А утром Владимир Алексеевич был расстроен тем, что обронил где-то кольцо, подаренное в Париже княгиней в часовенке домашней во имя Серафима Саровского. Кольцо-то с надписью-оберегом: "Преподобный отче Серафим, моли Бога о нас". И как обронил, если в то время с болью и трудом снять не мог? Как? Но вот что странно: впервые за много лет уснул, как в детстве с бессознательной надеждой на счастье. Я вздрогнула: слово в слово, чувство в чувство. И тут упал солнечный луч, и на серебристом паласе вспыхнула синяя капля. Обронённое кольцо? Кольцо-то носила женщина, которая умерла, а болезнь начиналась с боли в плече. И у Владимира Алексеевича плечо болеть незадолго до этого начало.
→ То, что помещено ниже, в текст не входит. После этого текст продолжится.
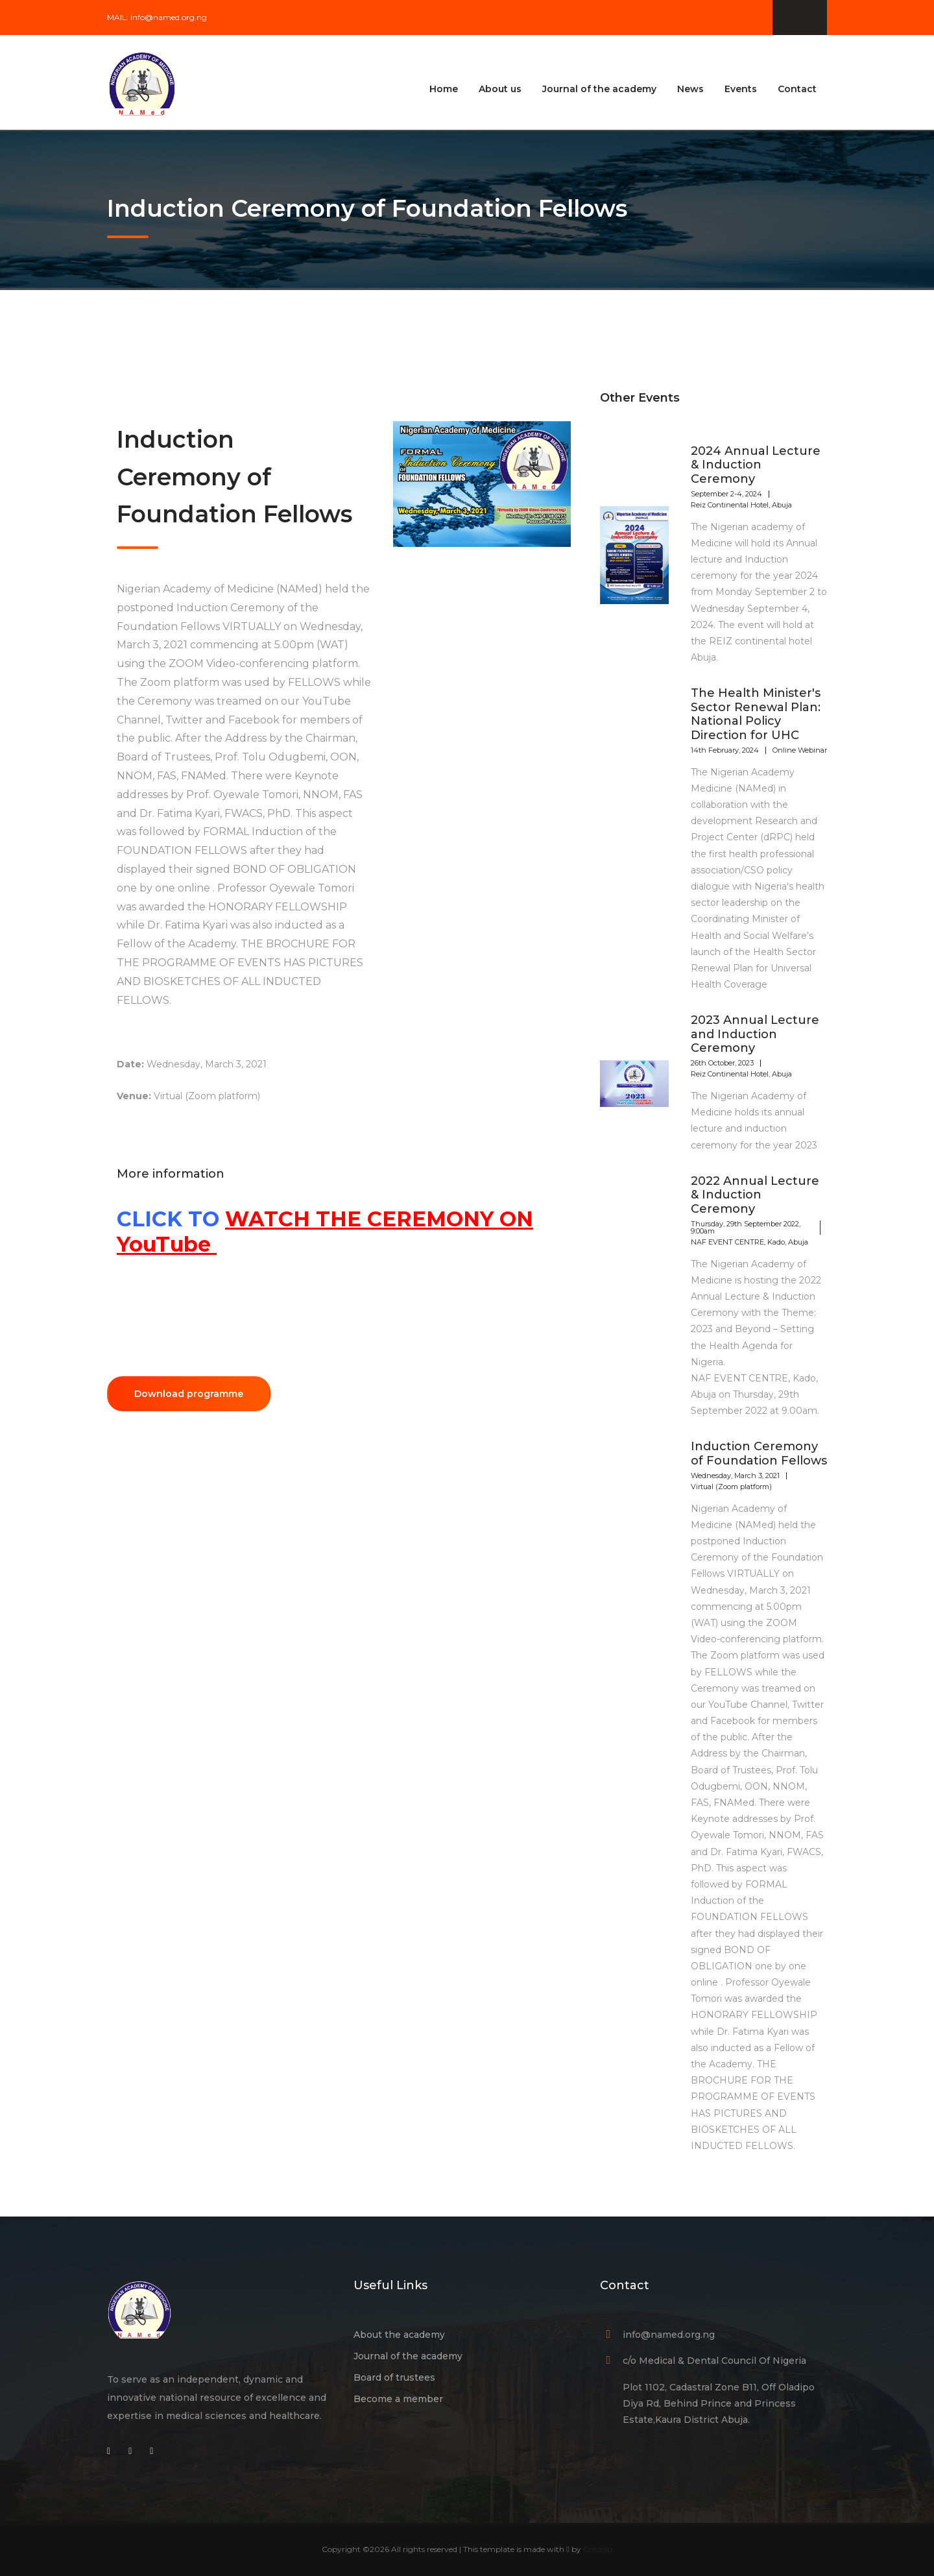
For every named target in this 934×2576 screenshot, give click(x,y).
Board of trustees (394, 2377)
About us (500, 89)
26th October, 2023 (722, 1062)
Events (740, 89)
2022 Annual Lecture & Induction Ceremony (755, 1195)
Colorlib (597, 2549)
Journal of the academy (599, 89)
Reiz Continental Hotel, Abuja (741, 504)
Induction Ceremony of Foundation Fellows (759, 1453)
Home (443, 89)
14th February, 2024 (725, 750)
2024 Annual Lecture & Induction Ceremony (755, 465)
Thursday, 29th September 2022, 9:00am (745, 1227)
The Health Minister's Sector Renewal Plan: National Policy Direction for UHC (755, 714)
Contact (797, 89)
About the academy (399, 2334)
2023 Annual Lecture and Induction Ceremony (755, 1034)
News (690, 89)
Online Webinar (799, 750)
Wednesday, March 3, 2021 (735, 1475)
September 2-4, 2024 (726, 493)
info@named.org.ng (168, 17)
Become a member (398, 2399)
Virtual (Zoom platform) (731, 1486)
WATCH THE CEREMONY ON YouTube (325, 1231)
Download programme (188, 1394)
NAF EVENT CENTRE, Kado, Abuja (749, 1241)
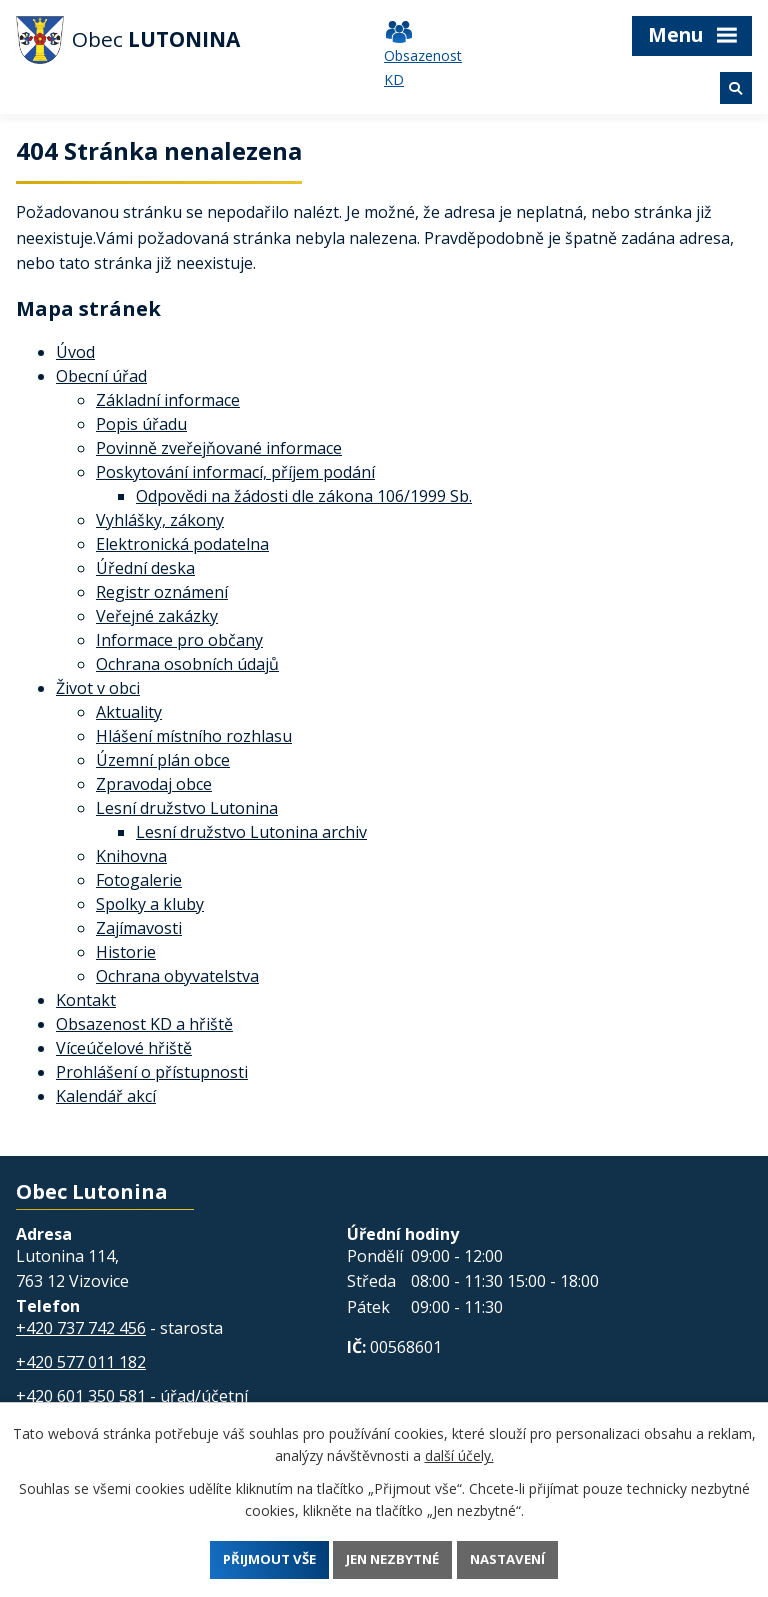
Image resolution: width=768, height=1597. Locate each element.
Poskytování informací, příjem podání (235, 472)
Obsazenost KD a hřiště (144, 1024)
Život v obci (98, 688)
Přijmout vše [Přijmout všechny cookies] (261, 1558)
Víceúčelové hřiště (124, 1048)
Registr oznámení (162, 592)
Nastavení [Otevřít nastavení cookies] (517, 1558)
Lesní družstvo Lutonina (187, 808)
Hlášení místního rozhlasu (194, 736)
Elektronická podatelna (182, 544)
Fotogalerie (139, 880)
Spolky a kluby (150, 904)
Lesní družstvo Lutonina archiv (251, 832)
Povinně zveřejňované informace (219, 448)
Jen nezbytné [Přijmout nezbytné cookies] (394, 1558)
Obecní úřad (101, 376)
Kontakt (86, 1000)
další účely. (459, 1453)
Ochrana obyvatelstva (177, 976)
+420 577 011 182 (81, 1362)
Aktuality (129, 712)
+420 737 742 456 (81, 1328)
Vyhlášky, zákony (160, 520)
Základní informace (168, 400)
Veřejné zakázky (157, 616)
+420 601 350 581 (81, 1396)
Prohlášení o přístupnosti (152, 1072)
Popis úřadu (141, 424)
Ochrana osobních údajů (187, 664)
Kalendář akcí (106, 1096)
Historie (126, 952)
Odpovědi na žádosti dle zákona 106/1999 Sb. (304, 496)
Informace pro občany (179, 640)
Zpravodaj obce (154, 784)
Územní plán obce (163, 760)
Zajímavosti (139, 928)
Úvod (75, 352)
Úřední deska (145, 568)
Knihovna (131, 856)
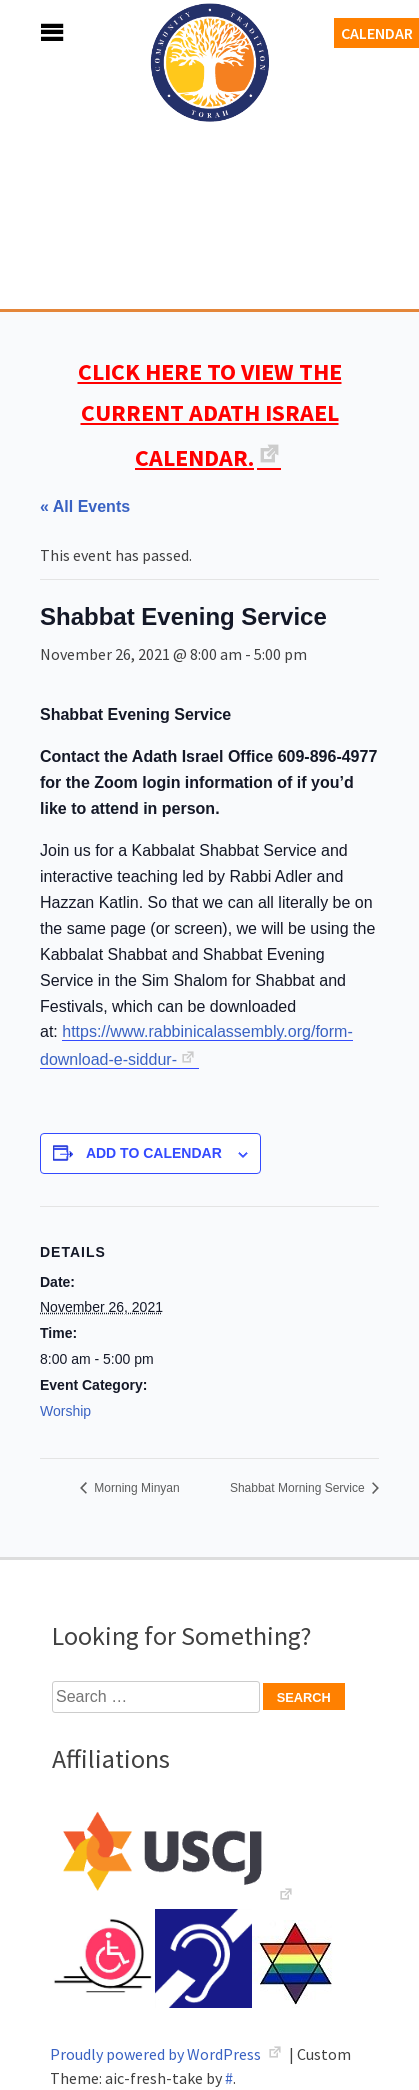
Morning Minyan (135, 1488)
Не знали мы тогда, что кольцо очистить надо было проточной водицей, да и вообще без специалистов в этом деле обойтись нельзя было. И вот какою силой было сдернуто оно с пальца? Как знак – не носи. И в то же время имя Святого испускало энергию защиты. Защита имени его и присутствия его и дало сон спокойный.
Вещь – одно, а имя – это другое. Имя его спасало от вещи, и от жути ночной.
Летом я писала свою книгу "Китежанка", жила уединенно в г. Чехове, недалеко от усадьбы Ланских. Владимир Алексеевич приезжал часто и всегда ранним утром. Солнце, река, щебет птичий, ранний завтрак, показ стихотворений мною и его рассказы и приветы. В один из приездов он отправился проведать знакомых, старых людей – мужа и жену. Часа через три вернулся и протянул мне подарок пожилой пары – жестяночку с написанным на ней Серафимом Саровским. Примитивно написанная иконка: старец в лапотках выписанных, с сумочкой холщовой, с посошком. Деревцо меньше его. Детский рисунок. Прямо Руссо из музея Пушкина. "Вот тебе прислали, очень им хотелось именно её подарить тебе. Как осенило вдруг. Достали и велели передать".
А потом была Александрова Слобода. В древнем храме шелушилась и осыпалась со стен старинная роспись. И вдруг в тяжелом, как спрессованное время, воздухе блеснуло озерцо с кувшинками, затерявшееся в лесной глуши. Мы подошли поближе.
У светлой водицы на камне коленопреклонённый Серафим Саровский протягивал руки. К небу? Нам? В вечное обещание помощи. Молодой священник, монах в щеголеватой, изящно сшитой рясе строго попенял нам, что мы громко начали разговаривать. А мы говорили, что на наших иконах святые и лошади, и березки, и кувшинки, и озёрца лесные. Мы вышли за ворота крепости Ивана, мы шли по траве детства, по спорышу, целебной траве. И Владимир Алексеевич вдруг сказал: "Когда уже я не смогу тебя защитить, тебя защитит от хворей и дурных людей простая русская травка. Не зря же она у ног Серафима на той жестяночке намалёвана".